NVIDIA Cosmos World Foundation Models Get Major Updates

NVIDIA has announced three significant updates to its Cosmos world foundation model platform, one year after their initial introduction. These models address the critical challenge of generating high-fidelity, physics-aware training data for AI-driven robots and autonomous vehicles.

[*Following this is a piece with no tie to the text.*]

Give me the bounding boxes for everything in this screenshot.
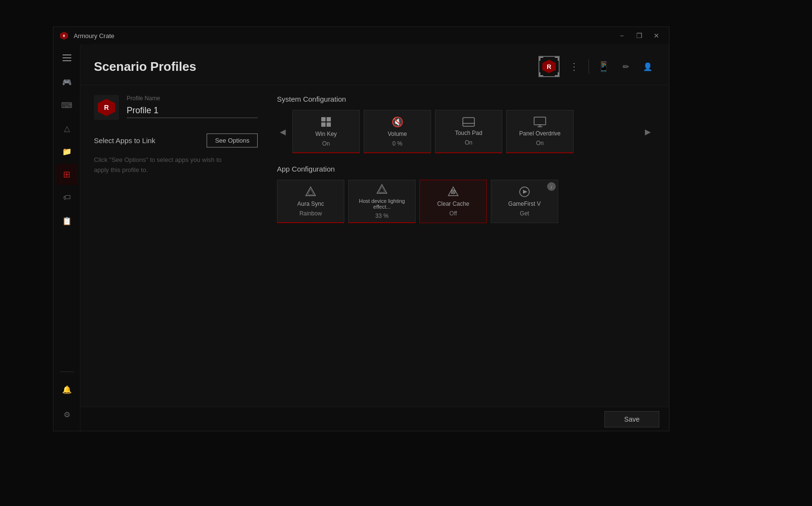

Cosmos Transfer 2.5: Photorealistic Synthetic Data Generation

Cosmos Transfer 2.5 enables faster and more scalable data augmentation from simulation and 3D spatial inputs. The model uses ControlNet architecture to preserve pretrained knowledge and generate photorealistic video sequences with controlled composition. Key capabilities include:

  • Accepts structured visual inputs (segmentation maps, depth maps, edge maps, human motion keypoints, LiDAR scans, HD maps, and 3D bounding boxes)
  • Generates high-fidelity, physics-grounded synthetic data with diverse environments and lighting conditions
  • Enables fine-grained control over scene composition, object placement, and motion dynamics
  • Integrates with NVIDIA Omniverse for ground truth simulation inputs

Cosmos Predict 2.5: Enhanced Scenario Generation

Cosmos Predict 2.5 delivers improved long-tail scenario generation for video sequences up to 30 seconds. The model achieves up to 10x higher accuracy when post-trained on proprietary or domain-specific data. New features include:

  • Multiview output support with custom camera layouts
  • Alternative policy outputs such as action simulation
  • Enhanced accuracy for edge cases and rare scenarios

Cosmos Reason 2: Advanced Physical AI Reasoning

Cosmos Reason 2 introduces significantly improved spatiotemporal understanding for complex reasoning tasks. Major enhancements include:

  • Advanced chain-of-thought reasoning for context-aware decision-making
  • Object detection with 2D/3D point localization and bounding box coordinates
  • Support for tasks like object localization and motion prediction
  • Expanded long-context support up to 256K input tokens
  • Improved timestamp precision for temporal reasoning

Developer Resources and Integration

NVIDIA provides the NVIDIA Cosmos Cookbook with step-by-step workflows and technical recipes for building, adapting, and deploying these world foundation models. The models integrate with NVIDIA Omniverse (built on OpenUSD) for creating and simulating 3D environments that serve as ground truth inputs.